-- Opening Marker --
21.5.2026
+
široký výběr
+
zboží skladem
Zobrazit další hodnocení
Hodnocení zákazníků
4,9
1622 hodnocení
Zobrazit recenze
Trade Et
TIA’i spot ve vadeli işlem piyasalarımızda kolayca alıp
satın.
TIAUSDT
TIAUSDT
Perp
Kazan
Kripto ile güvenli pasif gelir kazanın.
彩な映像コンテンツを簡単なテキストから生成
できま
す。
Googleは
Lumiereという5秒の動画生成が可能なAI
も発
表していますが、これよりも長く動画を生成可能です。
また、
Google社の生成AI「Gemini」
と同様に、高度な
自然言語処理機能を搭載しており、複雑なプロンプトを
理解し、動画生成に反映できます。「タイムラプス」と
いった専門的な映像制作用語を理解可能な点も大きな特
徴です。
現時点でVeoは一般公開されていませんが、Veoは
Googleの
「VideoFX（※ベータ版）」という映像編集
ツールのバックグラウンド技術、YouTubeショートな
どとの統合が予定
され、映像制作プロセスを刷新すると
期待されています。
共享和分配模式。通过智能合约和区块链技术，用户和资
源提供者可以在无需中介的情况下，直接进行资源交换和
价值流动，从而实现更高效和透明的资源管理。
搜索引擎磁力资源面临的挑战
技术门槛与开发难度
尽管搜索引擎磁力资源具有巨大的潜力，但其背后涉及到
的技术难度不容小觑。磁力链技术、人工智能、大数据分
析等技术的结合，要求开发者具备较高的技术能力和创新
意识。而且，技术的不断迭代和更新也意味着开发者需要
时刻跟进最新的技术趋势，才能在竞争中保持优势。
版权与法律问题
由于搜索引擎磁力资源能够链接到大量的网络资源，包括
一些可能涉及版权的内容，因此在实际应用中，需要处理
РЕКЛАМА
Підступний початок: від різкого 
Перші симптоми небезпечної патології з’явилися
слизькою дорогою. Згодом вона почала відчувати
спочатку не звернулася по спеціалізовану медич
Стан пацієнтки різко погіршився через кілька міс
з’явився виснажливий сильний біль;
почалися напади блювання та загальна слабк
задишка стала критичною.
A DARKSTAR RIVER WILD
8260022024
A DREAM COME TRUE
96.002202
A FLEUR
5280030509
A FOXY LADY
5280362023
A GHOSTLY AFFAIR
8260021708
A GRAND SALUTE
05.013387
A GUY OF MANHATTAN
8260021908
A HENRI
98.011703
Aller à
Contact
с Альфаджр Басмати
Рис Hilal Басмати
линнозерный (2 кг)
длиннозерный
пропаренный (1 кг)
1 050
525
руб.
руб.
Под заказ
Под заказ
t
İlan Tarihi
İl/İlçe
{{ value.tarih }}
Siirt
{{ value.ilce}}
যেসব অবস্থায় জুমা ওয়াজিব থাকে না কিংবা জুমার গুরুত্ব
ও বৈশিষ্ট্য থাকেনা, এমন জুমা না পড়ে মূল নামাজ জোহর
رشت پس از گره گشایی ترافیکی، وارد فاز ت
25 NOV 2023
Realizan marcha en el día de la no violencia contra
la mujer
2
-- Closing Marker --
→ Your instructions
Give back every line from the beginning of the records through the line holding "спочатку не звернулася", exactly as it reads, and leave out the rest.

→ Solved problem
21.5.2026
+
široký výběr
+
zboží skladem
Zobrazit další hodnocení
Hodnocení zákazníků
4,9
1622 hodnocení
Zobrazit recenze
Trade Et
TIA’i spot ve vadeli işlem piyasalarımızda kolayca alıp
satın.
TIAUSDT
TIAUSDT
Perp
Kazan
Kripto ile güvenli pasif gelir kazanın.
彩な映像コンテンツを簡単なテキストから生成
できま
す。
Googleは
Lumiereという5秒の動画生成が可能なAI
も発
表していますが、これよりも長く動画を生成可能です。
また、
Google社の生成AI「Gemini」
と同様に、高度な
自然言語処理機能を搭載しており、複雑なプロンプトを
理解し、動画生成に反映できます。「タイムラプス」と
いった専門的な映像制作用語を理解可能な点も大きな特
徴です。
現時点でVeoは一般公開されていませんが、Veoは
Googleの
「VideoFX（※ベータ版）」という映像編集
ツールのバックグラウンド技術、YouTubeショートな
どとの統合が予定
され、映像制作プロセスを刷新すると
期待されています。
共享和分配模式。通过智能合约和区块链技术，用户和资
源提供者可以在无需中介的情况下，直接进行资源交换和
价值流动，从而实现更高效和透明的资源管理。
搜索引擎磁力资源面临的挑战
技术门槛与开发难度
尽管搜索引擎磁力资源具有巨大的潜力，但其背后涉及到
的技术难度不容小觑。磁力链技术、人工智能、大数据分
析等技术的结合，要求开发者具备较高的技术能力和创新
意识。而且，技术的不断迭代和更新也意味着开发者需要
时刻跟进最新的技术趋势，才能在竞争中保持优势。
版权与法律问题
由于搜索引擎磁力资源能够链接到大量的网络资源，包括
一些可能涉及版权的内容，因此在实际应用中，需要处理
РЕКЛАМА
Підступний початок: від різкого 
Перші симптоми небезпечної патології з’явилися
слизькою дорогою. Згодом вона почала відчувати
спочатку не звернулася по спеціалізовану медич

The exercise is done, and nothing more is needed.